■ WHAT THE TASK ASKS
Give again the line that contains "stories, do a" and every line after it to the end of the records. Keep them exactly as they are and add nothing.

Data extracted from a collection
-- -- --
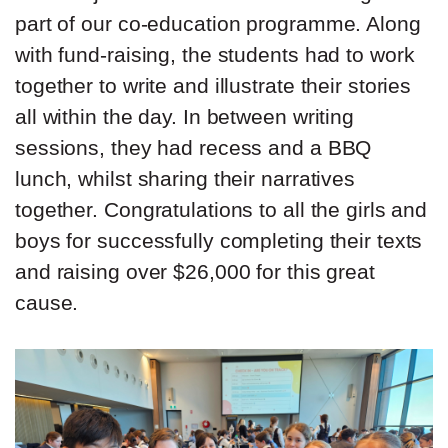
part of our co-education programme. Along
with fund-raising, the students had to work
together to write and illustrate their stories
all within the day. In between writing
sessions, they had recess and a BBQ
lunch, whilst sharing their narratives
together. Congratulations to all the girls and
boys for successfully completing their texts
and raising over $26,000 for this great
cause.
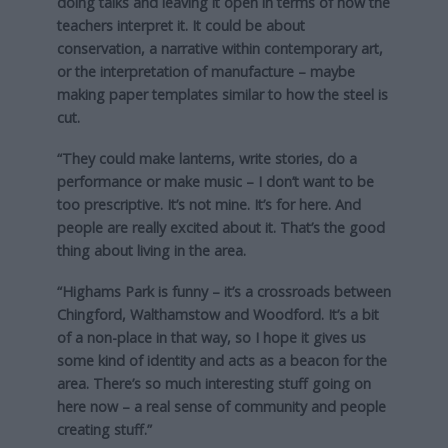
doing talks and leaving it open in terms of how the
teachers interpret it. It could be about
conservation, a narrative within contemporary art,
or the interpretation of manufacture – maybe
making paper templates similar to how the steel is
cut.
“They could make lanterns, write stories, do a
performance or make music – I don’t want to be
too prescriptive. It’s not mine. It’s for here. And
people are really excited about it. That’s the good
thing about living in the area.
“Highams Park is funny – it’s a crossroads between
Chingford, Walthamstow and Woodford. It’s a bit
of a non-place in that way, so I hope it gives us
some kind of identity and acts as a beacon for the
area. There’s so much interesting stuff going on
here now – a real sense of community and people
creating stuff.”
-- -- --
■ TASK RESPONSE
“They could make lanterns, write stories, do a
performance or make music – I don’t want to be
too prescriptive. It’s not mine. It’s for here. And
people are really excited about it. That’s the good
thing about living in the area.
“Highams Park is funny – it’s a crossroads between
Chingford, Walthamstow and Woodford. It’s a bit
of a non-place in that way, so I hope it gives us
some kind of identity and acts as a beacon for the
area. There’s so much interesting stuff going on
here now – a real sense of community and people
creating stuff.”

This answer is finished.